Tuesday, December 22, 2015

Open-Source BinNavi ... and fREedom

One of the cool things that my former zynamics colleagues (now at Google) did was the open-sourcing of BinNavi - a tool that I used to blog about quite frequently in the old days (here for example when it came to debugging old ScreenOS devices, or here for much more - kernel debugging, REIL etc.).

BinNavi is a GUI / IDE for performing multi-user reverse engineering, debugging, and code analysis. BinNavi allows the interactive exploration and annotation of disassemblies, displayed as browsable, clickable, and searchable graphs - based on a disassembly read from a PostgreSQL database, which can, in theory, be written by any other engine.

Writing UIs is hard work, and while there are many very impressive open-source reverse engineering tools around (Radare comes to mind first, but there are many others), the UI is often not very pretty - or convenient. My hope is that BinNavi can become the "default UI" to a plethora of open-source reverse engineering tools, and grow to realize it's full potential as "the open-source reverse engineering IDE".

One of the biggest obstacles to BinNavi becoming more widely adopted is the fact that IDA is the only "data source" for BinNavi - e.g. while BinNavi is FOSS, somebody that wishes to start reverse engineering still needs IDA to fill the Postgres database with disassembly.

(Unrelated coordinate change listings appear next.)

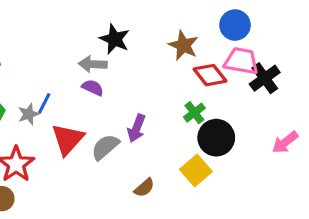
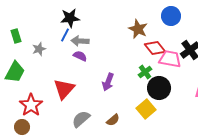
black star: (115, 39) -> (70, 18), moved, turned -30
pink trapezoid: (241, 61) -> (170, 59), moved
blue line: (44, 103) -> (65, 35), moved
gray star: (29, 114) -> (39, 49), moved
gray semicircle: (105, 147) -> (81, 119), moved

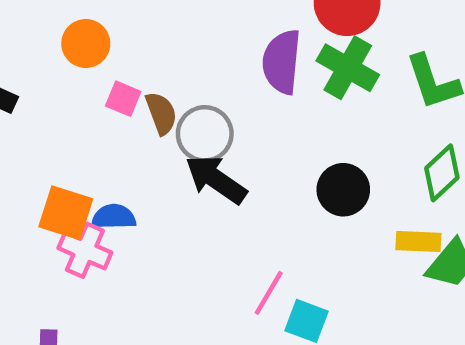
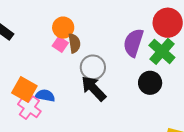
orange circle: (86, 43) -> (63, 28), moved
brown semicircle: (161, 113) -> (74, 43), moved
black circle: (343, 190) -> (150, 83), moved

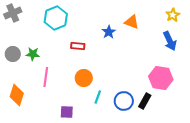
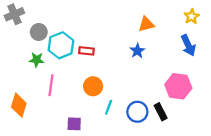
cyan hexagon: (56, 18) -> (61, 45), moved
orange triangle: (132, 22) -> (146, 24), turned -35
blue star: (109, 32) -> (137, 51), moved
gray circle: (13, 54) -> (39, 32), moved
black rectangle: (145, 101) -> (161, 112), turned -56

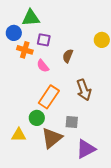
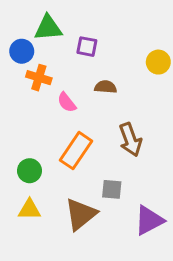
purple square: (44, 40) -> (87, 47), moved
brown semicircle: (68, 56) -> (106, 87), turned 72
green circle: (37, 118) -> (29, 171), moved
purple triangle: (86, 149) -> (149, 220), moved

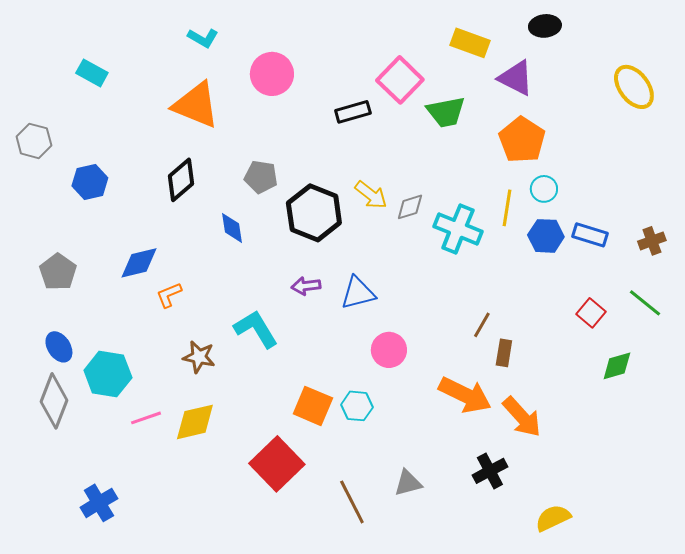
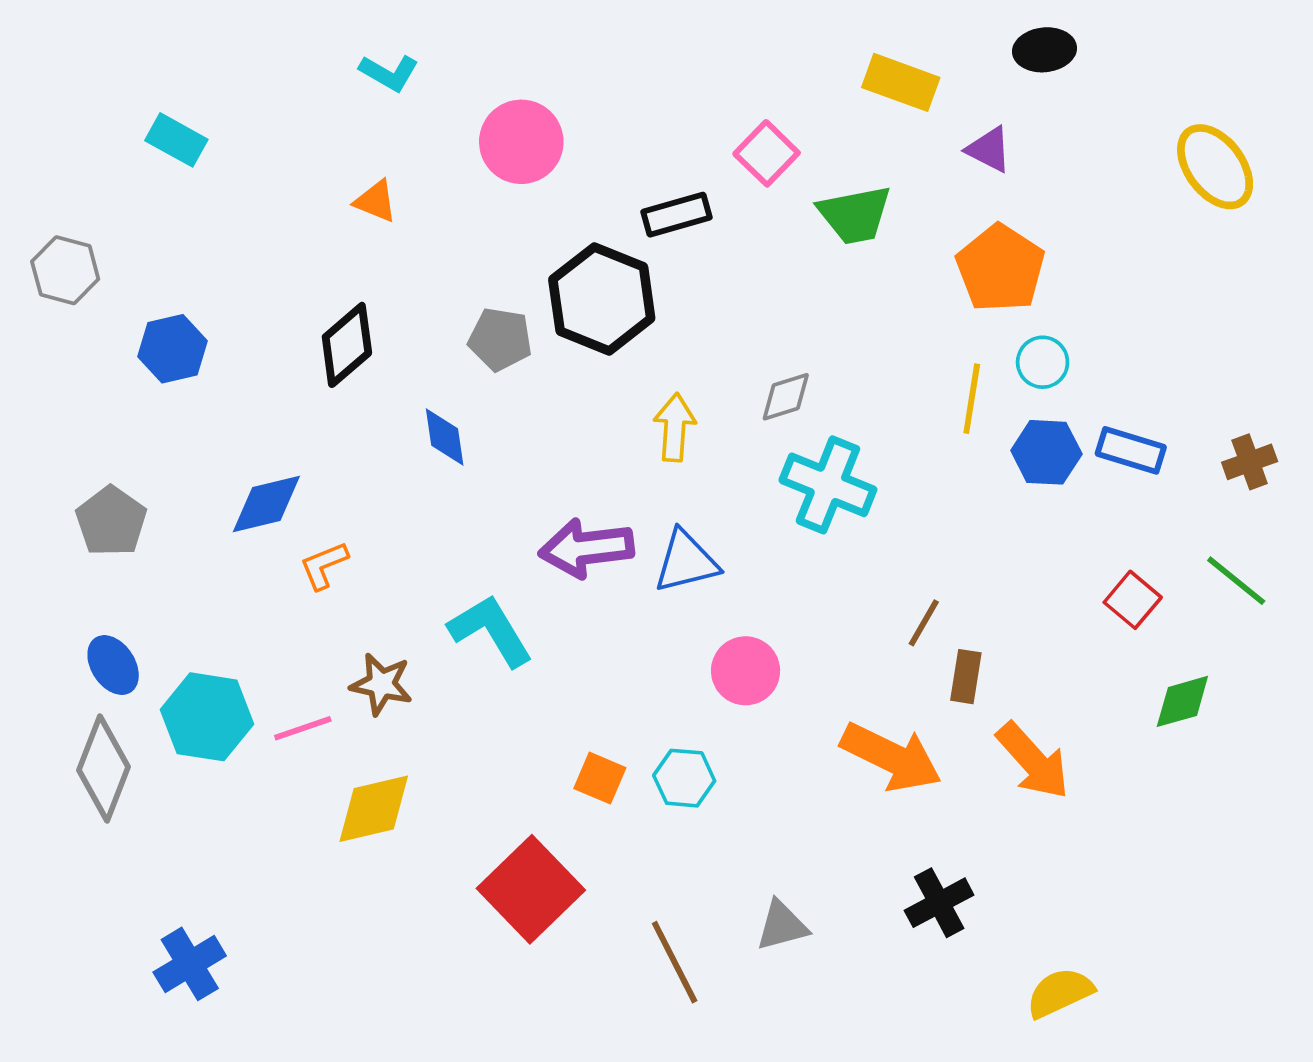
purple triangle: (516, 78) -> (989, 149), size x0.7
pink square: (400, 80) -> (767, 153), size x0.7
orange triangle: (196, 105) -> (376, 201), size x0.5
yellow arrow: (371, 195) -> (675, 427), moved, turned -124
black hexagon: (314, 213) -> (602, 299), moved
cyan cross: (458, 229) -> (828, 485), moved
purple arrow: (306, 286) -> (586, 548), size x1.6
orange square: (313, 406) -> (600, 778), size x0.7
orange arrow: (522, 417) -> (1033, 761), moved
pink line: (146, 418) -> (303, 728), moved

To remedy this situation, Dave Aitel put up a contest: Anybody that either builds a Capstone-to-BinNavi-SQL-bridge or that adds decompilation as a feature to BinNavi gets free tickets to INFILTRATE 2016.

Last week Chris Eagle published fREedom, a Python-based tool to disassemble x86 and x86_64 programs in the form of PE32, PE32+, and ELF files. This is pretty awesome - because it means that BinNavi moves much closer to being usable without any non-free tools.

In this blog post, I will post some first impressions, observations, and screenshots of fREedom in action.

My first test file is putty.exe (91b21fffe934d856c43e35a388c78fccce7471ea) - a relatively small Win32 PE file, with about ~1800 functions when disassembled in IDA.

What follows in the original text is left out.